Thanks, Daniel. 

So how about:

for the NUMA format,
we still uses "memory" to describe the mcdram.
But we remove the cpus elements.
<numa>
  <cell id='3' memory='8' unit='GiB'/> </numa>
  <cell id='4' memory='8' unit='GiB'/> </numa>

At present, for this kind CPUless NUMA ,  we only support mcdram as memroy backend.

<domain>
  ...
  <memoryBacking>
    <mcdram nodeset="3-4"/>
  </memoryBacking>
</domain>

And we reject a CPUless NUMA without memroy backend.
Maybe we will allow it in futures after qemu can handle it well.


A question:
1. Should libvirt probe the "host-nodes" for this kind of memory to make a smart map?

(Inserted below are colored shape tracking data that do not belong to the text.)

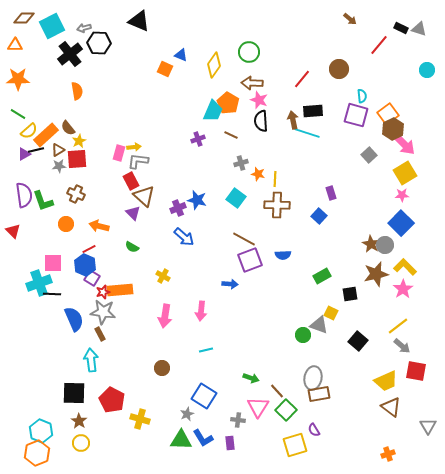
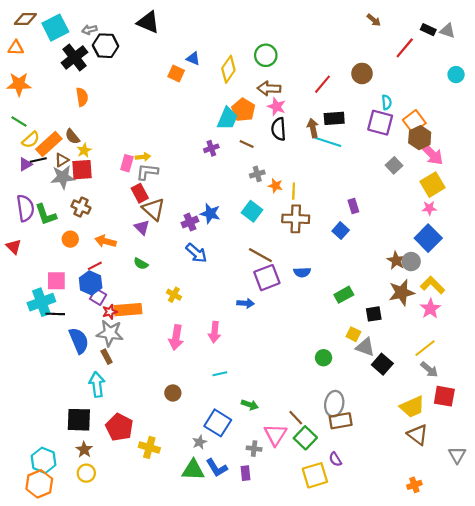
gray star: (59, 166) -> (63, 177), size x1.6
gray triangle: (319, 325) -> (365, 347), moved
green arrow: (251, 378) -> (250, 405), moved

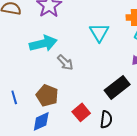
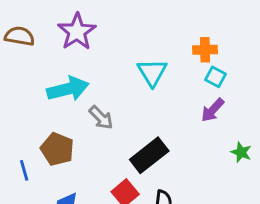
black rectangle: (117, 87) -> (149, 155), moved
brown pentagon: (47, 95) -> (57, 149), moved

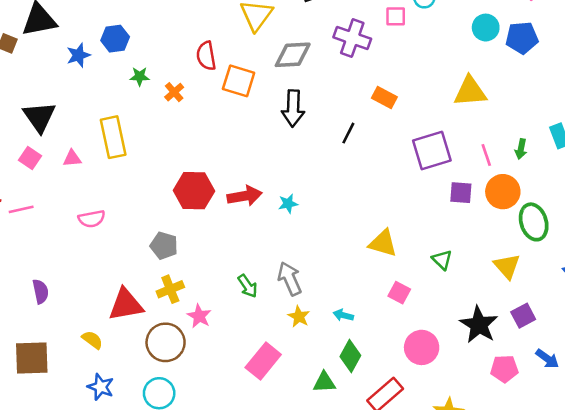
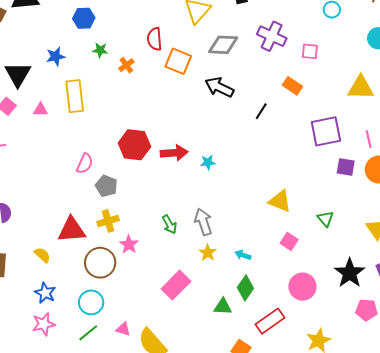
pink square: (396, 16) -> (310, 51), moved
blue star: (78, 55) -> (56, 56), moved
black arrow: (293, 108) -> (219, 87), turned 108
pink semicircle: (92, 219) -> (85, 164), moved, turned -60

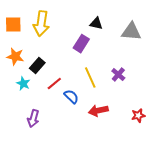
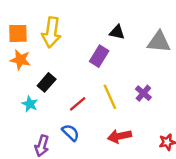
orange star: (15, 57) -> (20, 60), moved
red line: (54, 84) -> (78, 104), moved
blue semicircle: (71, 97) -> (70, 133), moved

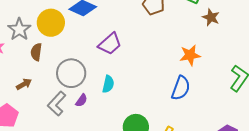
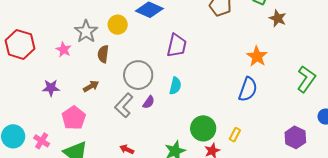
yellow circle: (51, 23) -> (118, 25), size x0.7
purple trapezoid: (110, 44) -> (177, 45), turned -35
orange star: (190, 55) -> (257, 56), turned -30

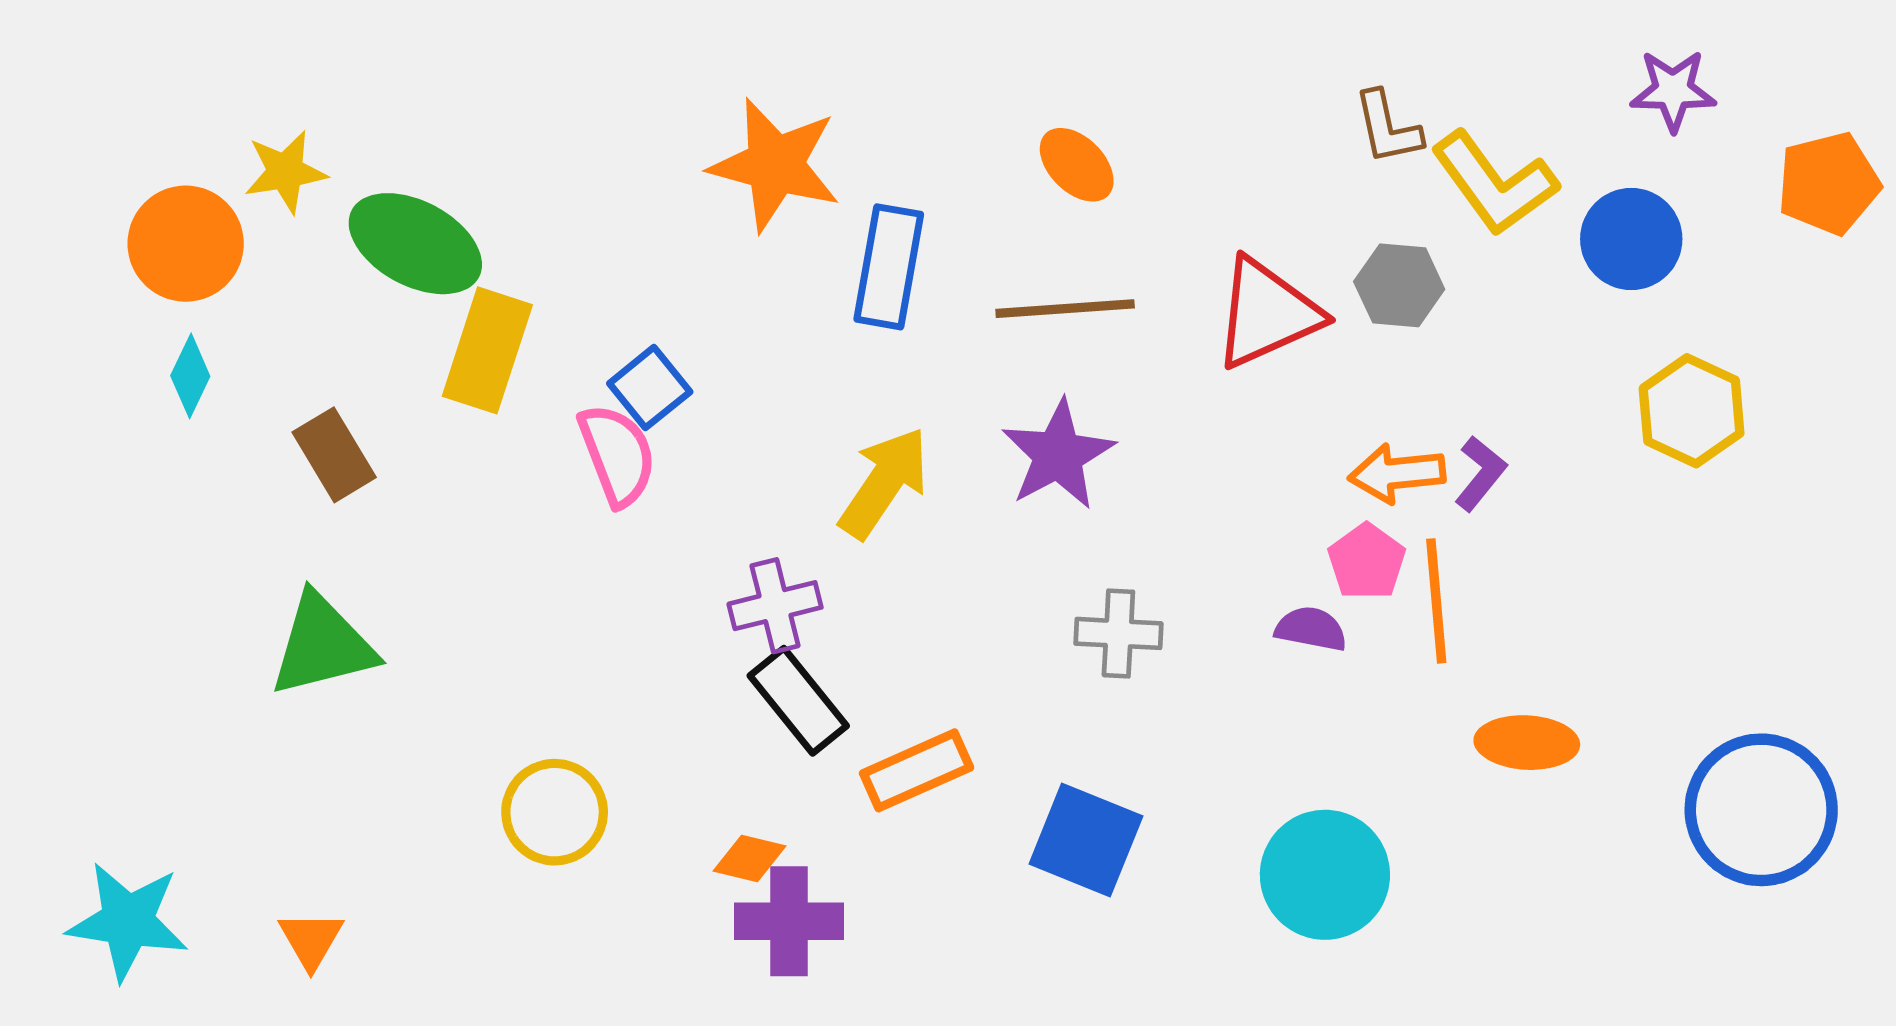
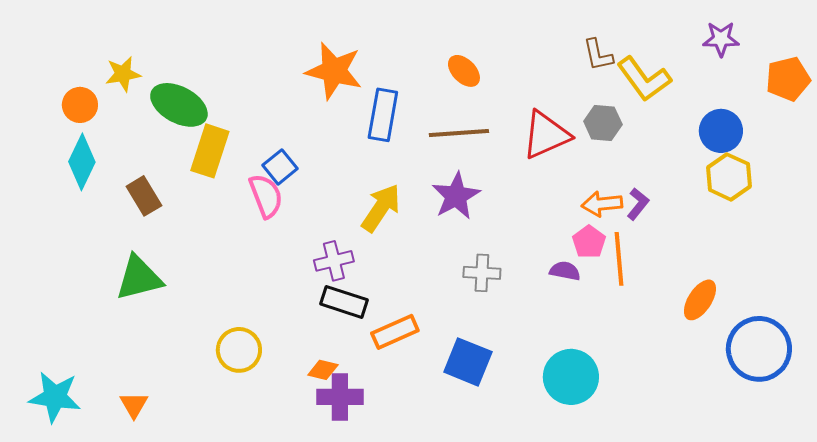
blue circle: (1631, 239) -> (721, 131), moved
orange circle: (186, 244) -> (80, 105), size x0.7
cyan diamond: (190, 376) -> (82, 162), size x1.6
black rectangle: (798, 701) -> (344, 302), turned -33
orange ellipse: (1527, 743) -> (700, 300), moved, turned -60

The qemu arguments will be as follow:
-object memory-backend-ram,size=8G,prealloc=yes,host-nodes=0,policy=bind,id=node3 \
-numa node,nodeid=3,memdev=node3 \

-object memory-backend-ram,size=8G,prealloc=yes,host-nodes=0,policy=bind,id=node4 \
-numa node,nodeid=4,memdev=node4 \


2. or we let user specify the host-nodes.
  <memoryBacking>
    <mcdram nodeset="3-4", host-nodes="0-1"/>
  </memoryBacking>
</domain>


BR
ShaoHe Feng

On 2016年12月21日 18:25, Daniel P. Berrange wrote:
On Wed, Dec 21, 2016 at 12:51:29PM +0800, Feng, Shaohe wrote:
Thanks.  Dolpher.

Reply inline.


On 2016年12月21日 11:56, Du, Dolpher wrote:
Shaohe was dropped from the loop, adding him back.

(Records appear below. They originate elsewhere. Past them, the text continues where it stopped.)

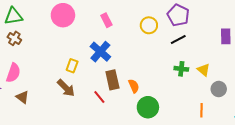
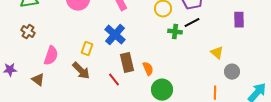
brown cross: (14, 38) -> (28, 32), moved
green cross: (181, 69) -> (175, 32), moved
pink semicircle: (13, 73) -> (51, 56), moved

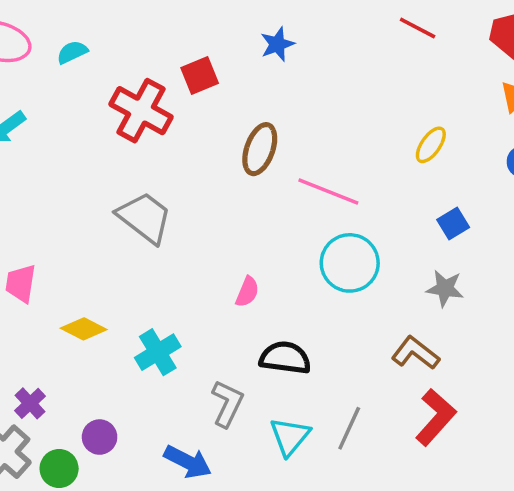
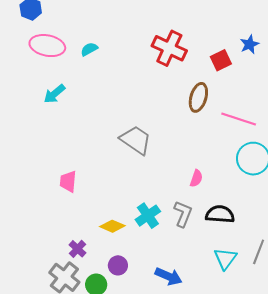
blue star: (277, 44) -> (249, 44), moved
red square: (200, 76) -> (221, 60), moved
red cross: (141, 111) -> (169, 48), moved
yellow diamond: (84, 329) -> (112, 226), moved
gray L-shape: (227, 404) -> (183, 214), moved

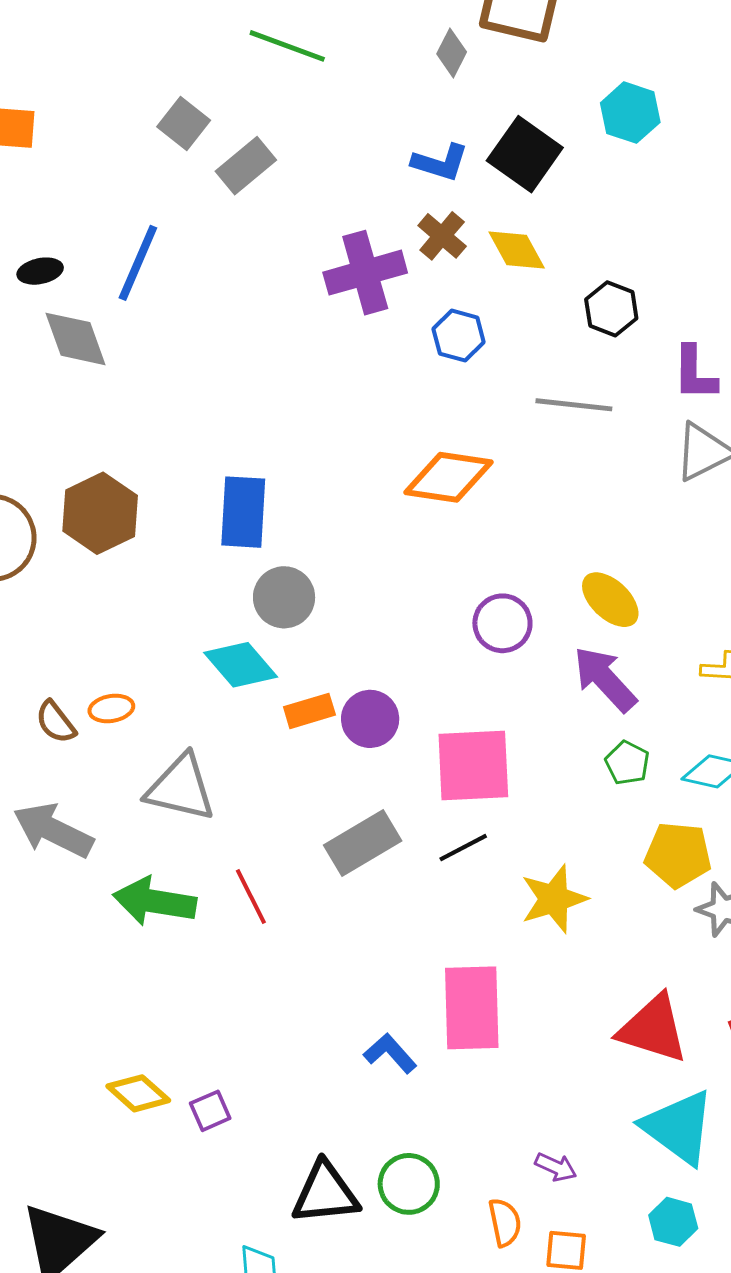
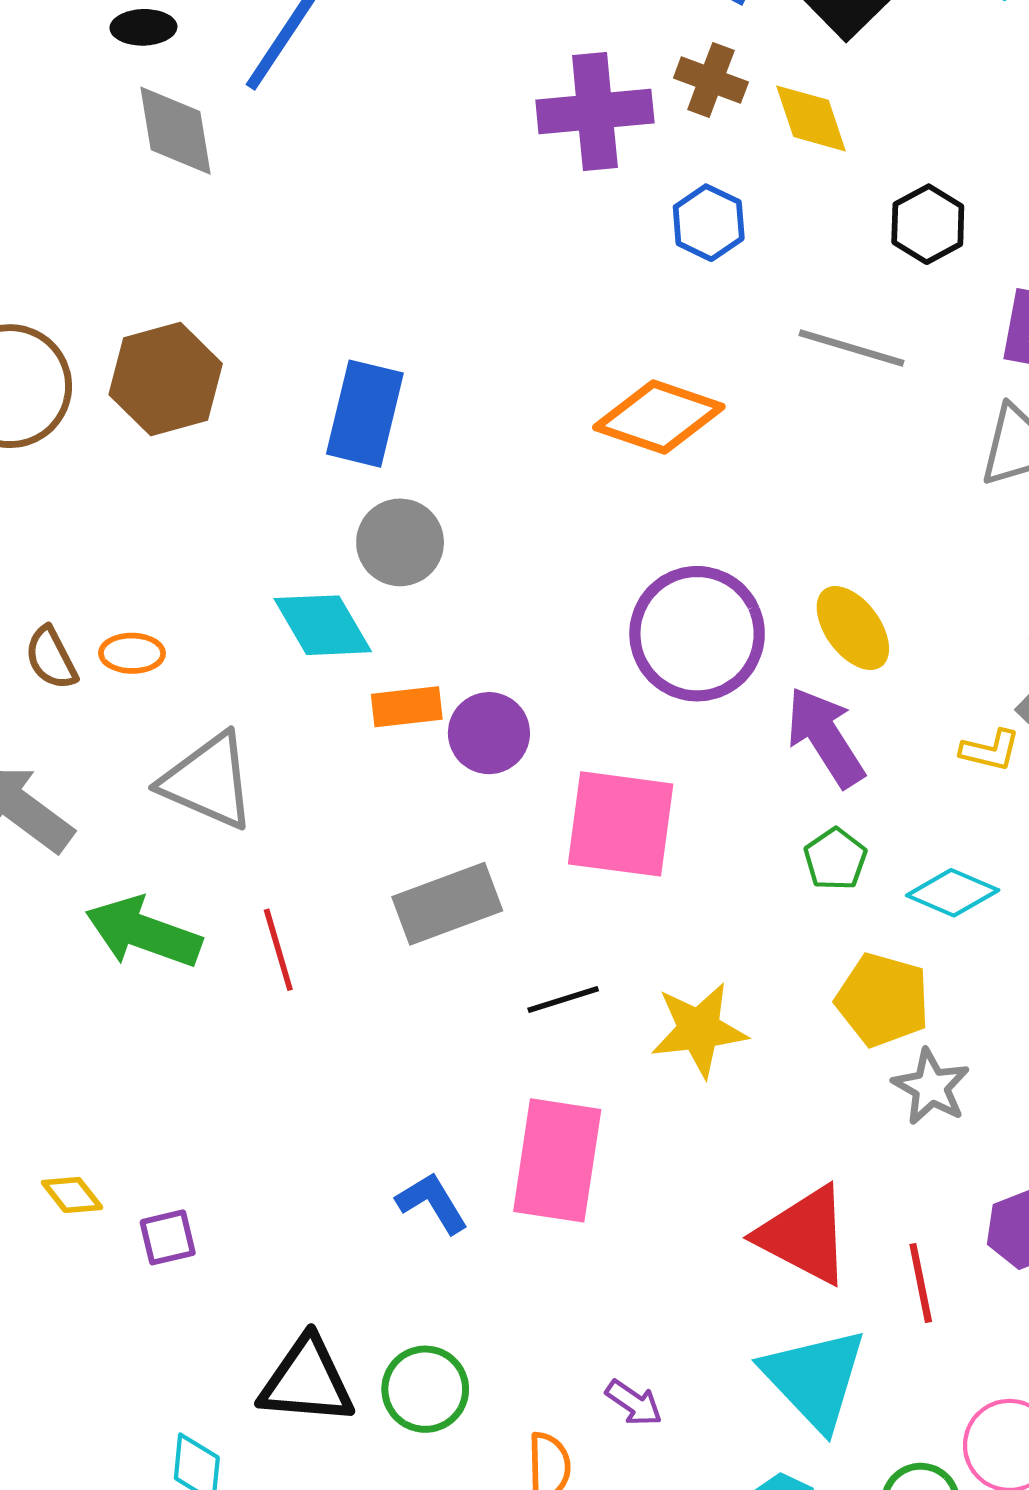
brown cross: (442, 236) -> (711, 80), turned -30
purple circle: (502, 623) -> (697, 634), size x1.6
black line: (463, 848) -> (563, 999), moved
yellow diamond: (138, 1093) -> (72, 1195), size x0.7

-----Original Message-----
From: He Chen [mailto:he.chen@linux.intel.com]
Sent: Friday, December 9, 2016 3:46 PM
To: Daniel P. Berrange <berrange@redhat.com>
Cc: libvir-list@redhat.com; Du, Dolpher <dolpher.du@intel.com>; Zyskowski,
Robert <robert.zyskowski@intel.com>; Daniluk, Lukasz
<lukasz.daniluk@intel.com>; Zang, Rui <rui.zang@intel.com>;
jdenemar@redhat.com
Subject: Re: [libvirt] [RFC] phi support in libvirt

On Mon, Dec 05, 2016 at 04:12:22PM +0000, Feng, Shaohe wrote:
Hi all:

As we are know Intel® Xeon phi targets high-performance computing and
other parallel workloads.
Now qemu has supported phi virtualization,it is time for libvirt to
support phi.
Can you provide pointer to the relevant QEMU changes.

Xeon Phi Knights Landing (KNL) contains 2 primary hardware features, one
is up to 288 CPUs which needs patches to support and we are pushing it,
the other is Multi-Channel DRAM (MCDRAM) which does not need any changes
currently.

Let me introduce more about MCDRAM, MCDRAM is on-package
high-bandwidth
memory (~500GB/s).

On KNL platform, hardware expose MCDRAM as a seperate, CPUless and
remote NUMA node to OS so that MCDRAM will not be allocated by default
(since MCDRAM node has no CPU, every CPU regards MCDRAM node as
remote
node). In this way, MCDRAM can be reserved for certain specific
applications.

Different from the traditional X86 server, There is a special numa
node with Multi-Channel DRAM (MCDRAM) on Phi, but without any CPU .

Now libvirt requires nonempty cpus argument for NUMA node, such as.
<numa>
   <cell id='0' cpus='0-239' memory='80' unit='GiB'/>
   <cell id='1' cpus='240-243' memory='16' unit='GiB'/> </numa>

In order to support phi virtualization, libvirt needs to allow a numa
cell definition without 'cpu' attribution.

Such as:
<numa>
   <cell id='0' cpus='0-239' memory='80' unit='GiB'/>
   <cell id='1' memory='16' unit='GiB'/> </numa>

When a cell without 'cpu', qemu will allocate memory by default MCDRAM
instead of DDR.
There's separate concepts at play which your description here is mixing up.

First is the question of whether the guest NUMA node can be created with
only RAM or CPUs, or a mix of both.
Second is the question of what kind of host RAM (MCDRAM vs DDR) is used
as the backing store for the guest
Guest NUMA node shoulde be created with memory only (keep the same as
host's) and the more important things is the memory should bind to (come
from) host MCDRAM node.
So I suggest libvirt distinguish the MCDRAM

And the MCDRAM numa config as follow, add a "mcdram" attribute for "cell"
element:
<numa>
  <cell id='1'  mcdram='16' unit='GiB'/> </numa>
  <cell id='0' cpus='0-239' memory='80' unit='GiB'/>
No, that is not backwards compatible for applications using libvirt.

We already have a place for storing info about memory backing type,
which we use for huge pages. mcdram should use the same approach
IMHO. eg

<domain>
  ...
  <memoryBacking>
    <mcdram nodeset="3-4"/>
  </memoryBacking>
</domain>

to indicate that nodes 3 & 4 should use mcdram

Regards,
Daniel